The previous Fall the Fighting Golden Hurricane had played their oil city rival, the University of Houston in the  then new Astrodome. Unfortunately for the boys from Tulsa the Cougars of Houston scored 100 points and Tulsa only one touchdown, that's right 100-6. Larry Gatlin, later of the Country Music Gatlin Brothers as a fourth string receiver caught the last touchdown pass bring the score to 99.

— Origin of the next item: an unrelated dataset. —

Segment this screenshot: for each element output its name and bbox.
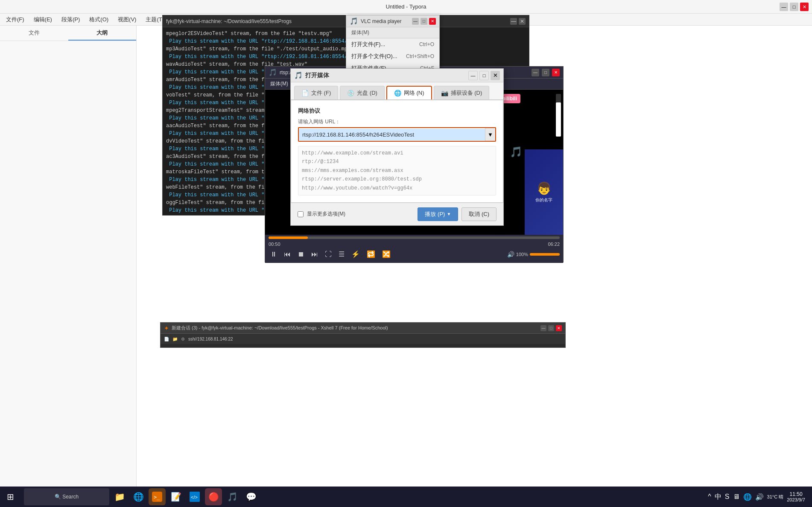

For this humiliating reason and that the monied supporters new multi million dollar LaFortune Hall, a dormitory exclusively for the student athletes had just been built. It was decided rather than to drop football they would throw more money at the Program. Hiring the Defensive Coordinator from a powerful Michigan State University team who had featured  players like Bubba Smith and George Webster. Vince Carillot was to be the head coach and bring the magic of his boss legendary Coach Duffy Daughtery that had been so successful in East Lansing and is credited with the quote "Football is not a contact sport. Dancing is a contact sport. Football is a collision sport" The first time I heard the quote was from Carillot on my previous recruiting trip to visit the campus and the City of Tulsa. I'll have to confess for a 17 year old kid that had done everything humanly possible to get my weight up to 210 pounds, the quote gave me some pause.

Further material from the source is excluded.